[Extracted page text data]
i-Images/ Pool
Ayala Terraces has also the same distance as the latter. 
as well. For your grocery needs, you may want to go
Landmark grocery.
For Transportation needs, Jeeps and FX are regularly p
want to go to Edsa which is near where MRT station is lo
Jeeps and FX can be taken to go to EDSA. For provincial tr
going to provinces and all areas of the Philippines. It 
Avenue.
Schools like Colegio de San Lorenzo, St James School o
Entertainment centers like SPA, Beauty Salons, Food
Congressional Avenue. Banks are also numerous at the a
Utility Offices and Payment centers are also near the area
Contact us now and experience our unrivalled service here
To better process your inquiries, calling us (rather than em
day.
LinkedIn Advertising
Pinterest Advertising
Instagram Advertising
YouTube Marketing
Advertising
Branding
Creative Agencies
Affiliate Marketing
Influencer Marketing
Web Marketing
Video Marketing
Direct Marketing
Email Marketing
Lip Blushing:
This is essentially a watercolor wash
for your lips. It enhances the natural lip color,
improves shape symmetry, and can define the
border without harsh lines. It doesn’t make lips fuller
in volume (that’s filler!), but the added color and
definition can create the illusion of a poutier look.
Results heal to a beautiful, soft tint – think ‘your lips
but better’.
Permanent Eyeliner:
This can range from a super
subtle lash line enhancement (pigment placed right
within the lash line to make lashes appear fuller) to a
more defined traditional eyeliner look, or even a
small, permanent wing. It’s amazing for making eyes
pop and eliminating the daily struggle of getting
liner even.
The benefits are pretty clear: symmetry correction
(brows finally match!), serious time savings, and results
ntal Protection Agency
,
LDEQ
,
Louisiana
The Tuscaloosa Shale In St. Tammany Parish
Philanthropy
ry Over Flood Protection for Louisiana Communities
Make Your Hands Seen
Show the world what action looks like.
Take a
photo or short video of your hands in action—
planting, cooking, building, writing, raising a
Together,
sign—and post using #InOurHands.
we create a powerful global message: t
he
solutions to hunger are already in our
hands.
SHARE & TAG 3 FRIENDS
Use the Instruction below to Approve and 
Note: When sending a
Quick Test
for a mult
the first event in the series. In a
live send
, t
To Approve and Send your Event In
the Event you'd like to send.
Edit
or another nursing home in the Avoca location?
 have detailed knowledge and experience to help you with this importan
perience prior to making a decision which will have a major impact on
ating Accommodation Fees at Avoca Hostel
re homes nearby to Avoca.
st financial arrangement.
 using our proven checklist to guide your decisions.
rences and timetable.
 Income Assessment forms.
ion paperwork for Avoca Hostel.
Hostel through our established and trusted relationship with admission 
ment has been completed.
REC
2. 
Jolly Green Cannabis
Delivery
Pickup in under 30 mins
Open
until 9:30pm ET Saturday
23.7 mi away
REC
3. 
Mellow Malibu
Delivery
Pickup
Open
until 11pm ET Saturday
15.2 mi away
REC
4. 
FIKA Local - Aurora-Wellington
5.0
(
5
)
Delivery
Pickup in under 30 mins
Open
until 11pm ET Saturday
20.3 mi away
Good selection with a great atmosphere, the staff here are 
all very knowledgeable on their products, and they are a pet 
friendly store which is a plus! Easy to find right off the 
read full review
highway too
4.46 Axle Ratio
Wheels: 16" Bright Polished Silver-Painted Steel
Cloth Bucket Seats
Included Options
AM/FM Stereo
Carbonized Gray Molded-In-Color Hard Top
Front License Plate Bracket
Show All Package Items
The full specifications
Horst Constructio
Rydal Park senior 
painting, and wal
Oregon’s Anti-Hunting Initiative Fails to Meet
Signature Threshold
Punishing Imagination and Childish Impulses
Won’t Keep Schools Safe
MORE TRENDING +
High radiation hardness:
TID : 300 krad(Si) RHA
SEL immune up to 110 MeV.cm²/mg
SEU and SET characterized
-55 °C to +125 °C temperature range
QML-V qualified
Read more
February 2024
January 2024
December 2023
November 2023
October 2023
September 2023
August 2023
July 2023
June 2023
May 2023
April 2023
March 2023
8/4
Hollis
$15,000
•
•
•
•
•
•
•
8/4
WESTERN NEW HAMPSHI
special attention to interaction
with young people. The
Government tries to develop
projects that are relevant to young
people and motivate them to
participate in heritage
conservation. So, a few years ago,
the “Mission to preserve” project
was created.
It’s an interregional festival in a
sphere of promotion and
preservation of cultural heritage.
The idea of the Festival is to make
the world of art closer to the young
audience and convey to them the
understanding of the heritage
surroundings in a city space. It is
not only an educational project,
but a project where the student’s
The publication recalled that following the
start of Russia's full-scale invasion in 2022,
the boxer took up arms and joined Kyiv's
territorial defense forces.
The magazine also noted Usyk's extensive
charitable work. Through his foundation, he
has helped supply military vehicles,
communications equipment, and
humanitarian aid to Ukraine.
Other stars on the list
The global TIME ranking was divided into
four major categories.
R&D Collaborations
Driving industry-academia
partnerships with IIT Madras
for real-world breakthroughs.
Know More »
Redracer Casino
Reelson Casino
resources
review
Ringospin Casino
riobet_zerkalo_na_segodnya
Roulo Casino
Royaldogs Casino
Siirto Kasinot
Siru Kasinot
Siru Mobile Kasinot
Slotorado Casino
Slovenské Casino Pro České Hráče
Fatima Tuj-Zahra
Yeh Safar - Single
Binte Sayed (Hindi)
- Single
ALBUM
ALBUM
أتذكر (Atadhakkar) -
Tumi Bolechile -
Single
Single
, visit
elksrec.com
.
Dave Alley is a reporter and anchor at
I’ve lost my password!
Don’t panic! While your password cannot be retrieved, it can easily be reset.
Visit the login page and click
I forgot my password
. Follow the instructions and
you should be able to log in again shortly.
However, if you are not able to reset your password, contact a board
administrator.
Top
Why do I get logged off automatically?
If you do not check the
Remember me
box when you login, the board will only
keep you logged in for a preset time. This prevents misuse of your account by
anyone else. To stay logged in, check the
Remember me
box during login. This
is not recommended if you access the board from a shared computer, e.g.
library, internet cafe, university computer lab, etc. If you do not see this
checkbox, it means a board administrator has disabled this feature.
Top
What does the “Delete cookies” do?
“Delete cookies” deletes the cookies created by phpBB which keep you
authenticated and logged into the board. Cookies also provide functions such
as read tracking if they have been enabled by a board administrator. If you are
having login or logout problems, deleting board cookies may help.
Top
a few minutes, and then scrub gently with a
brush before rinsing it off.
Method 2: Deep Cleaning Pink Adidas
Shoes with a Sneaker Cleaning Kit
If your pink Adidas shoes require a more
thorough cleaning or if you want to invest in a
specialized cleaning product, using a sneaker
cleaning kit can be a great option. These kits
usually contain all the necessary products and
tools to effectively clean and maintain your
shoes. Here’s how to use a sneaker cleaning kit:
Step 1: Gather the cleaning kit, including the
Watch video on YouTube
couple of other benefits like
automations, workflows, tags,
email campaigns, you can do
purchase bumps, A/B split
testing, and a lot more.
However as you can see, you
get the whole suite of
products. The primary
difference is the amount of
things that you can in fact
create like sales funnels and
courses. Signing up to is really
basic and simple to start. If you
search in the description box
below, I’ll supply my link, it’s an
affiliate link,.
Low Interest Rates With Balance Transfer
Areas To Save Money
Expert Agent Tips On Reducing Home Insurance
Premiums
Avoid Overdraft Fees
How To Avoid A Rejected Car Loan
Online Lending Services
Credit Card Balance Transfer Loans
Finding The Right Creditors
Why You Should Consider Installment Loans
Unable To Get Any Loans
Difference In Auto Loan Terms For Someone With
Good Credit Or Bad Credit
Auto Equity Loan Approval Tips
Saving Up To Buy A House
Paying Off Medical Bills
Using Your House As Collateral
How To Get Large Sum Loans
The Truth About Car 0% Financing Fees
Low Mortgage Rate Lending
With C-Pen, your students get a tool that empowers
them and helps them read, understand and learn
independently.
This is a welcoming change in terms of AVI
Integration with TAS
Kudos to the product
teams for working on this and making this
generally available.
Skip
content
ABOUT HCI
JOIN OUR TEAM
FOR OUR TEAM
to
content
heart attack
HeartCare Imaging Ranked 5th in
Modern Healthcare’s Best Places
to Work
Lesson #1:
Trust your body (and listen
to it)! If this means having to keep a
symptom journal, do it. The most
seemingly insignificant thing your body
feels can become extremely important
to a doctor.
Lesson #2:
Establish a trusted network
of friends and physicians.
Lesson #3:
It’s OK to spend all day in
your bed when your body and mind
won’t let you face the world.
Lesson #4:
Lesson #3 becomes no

» **What the exercise asks**
Every line above that holds the word "symmetry" should be copied out.

» **Answer to this task**
improves shape symmetry, and can define the
The benefits are pretty clear: symmetry correction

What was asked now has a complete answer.